[EXERCISE AIM] Transcribe exactly the lines below that begin at the line with "the Hintere Feuerhörndl north" and stop after the line with "and finally complete", leaving out every picture.

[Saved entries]
--- START ---

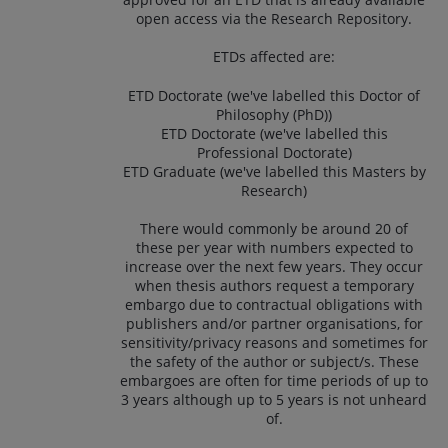
open access via the Research Repository.
ETDs affected are:
ETD Doctorate (we've labelled this Doctor of
Philosophy (PhD))
ETD Doctorate (we've labelled this
Professional Doctorate)
ETD Graduate (we've labelled this Masters by
Research)
There would commonly be around 20 of
these per year with numbers expected to
increase over the next few years. They occur
when thesis authors request a temporary
embargo due to contractual obligations with
publishers and/or partner organisations, for
sensitivity/privacy reasons and sometimes for
the safety of the author or subject/s. These
embargoes are often for time periods of up to
3 years although up to 5 years is not unheard
of.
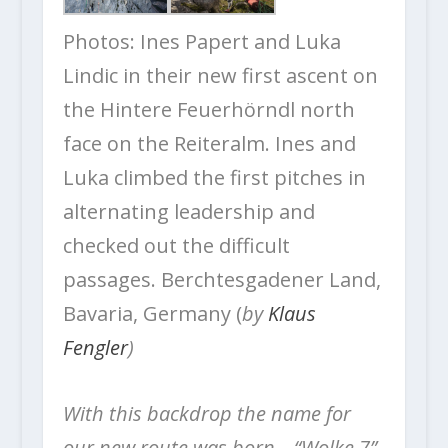
Photos: Ines Papert and Luka
Lindic in their new first ascent on
the Hintere Feuerhörndl north
face on the Reiteralm. Ines and
Luka climbed the first pitches in
alternating leadership and
checked out the difficult
passages. Berchtesgadener Land,
Bavaria, Germany (
by
Klaus
Fengler
)
With this backdrop the name for
our new route was born—“Wolke 7”,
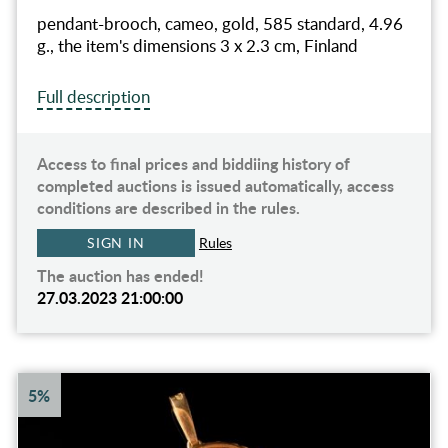
pendant-brooch, cameo, gold, 585 standard, 4.96
g., the item's dimensions 3 x 2.3 cm, Finland
Full description
Access to final prices and biddiing history of
completed auctions is issued automatically, access
conditions are described in the rules.
SIGN IN
Rules
The auction has ended!
27.03.2023 21:00:00
5%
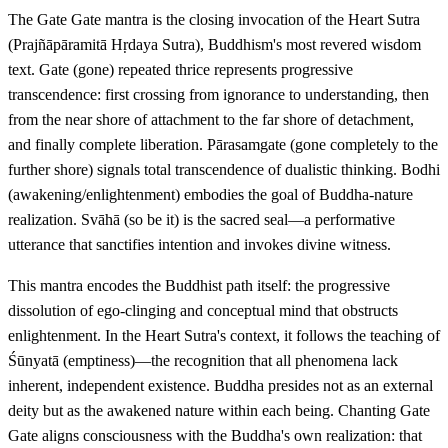
The Gate Gate mantra is the closing invocation of the Heart Sutra
(Prajñāpāramitā Hṛdaya Sutra), Buddhism's most revered wisdom
text. Gate (gone) repeated thrice represents progressive
transcendence: first crossing from ignorance to understanding, then
from the near shore of attachment to the far shore of detachment,
and finally complete liberation. Pārasamgate (gone completely to the
further shore) signals total transcendence of dualistic thinking. Bodhi
(awakening/enlightenment) embodies the goal of Buddha-nature
realization. Svāhā (so be it) is the sacred seal—a performative
utterance that sanctifies intention and invokes divine witness.
This mantra encodes the Buddhist path itself: the progressive
dissolution of ego-clinging and conceptual mind that obstructs
enlightenment. In the Heart Sutra's context, it follows the teaching of
Śūnyatā (emptiness)—the recognition that all phenomena lack
inherent, independent existence. Buddha presides not as an external
deity but as the awakened nature within each being. Chanting Gate
Gate aligns consciousness with the Buddha's own realization: that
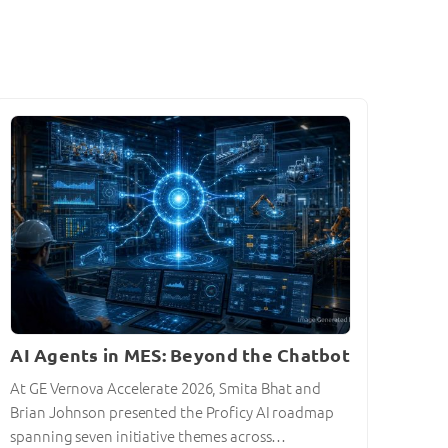
AI Agents in MES: Beyond the Chatbot
At GE Vernova Accelerate 2026, Smita Bhat and
Brian Johnson presented the Proficy AI roadmap
spanning seven initiative themes across…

--- END ---

[RESULT FOR THIS EXERCISE]
the Hintere Feuerhörndl north
face on the Reiteralm. Ines and
Luka climbed the first pitches in
alternating leadership and
checked out the difficult
passages. Berchtesgadener Land,
Bavaria, Germany (
by
Klaus
Fengler
)
With this backdrop the name for
our new route was born—“Wolke 7”,
pendant-brooch, cameo, gold, 585 standard, 4.96
g., the item's dimensions 3 x 2.3 cm, Finland
Full description
Access to final prices and biddiing history of
completed auctions is issued automatically, access
conditions are described in the rules.
SIGN IN
Rules
The auction has ended!
27.03.2023 21:00:00
5%
The Gate Gate mantra is the closing invocation of the Heart Sutra
(Prajñāpāramitā Hṛdaya Sutra), Buddhism's most revered wisdom
text. Gate (gone) repeated thrice represents progressive
transcendence: first crossing from ignorance to understanding, then
from the near shore of attachment to the far shore of detachment,
and finally complete liberation. Pārasamgate (gone completely to the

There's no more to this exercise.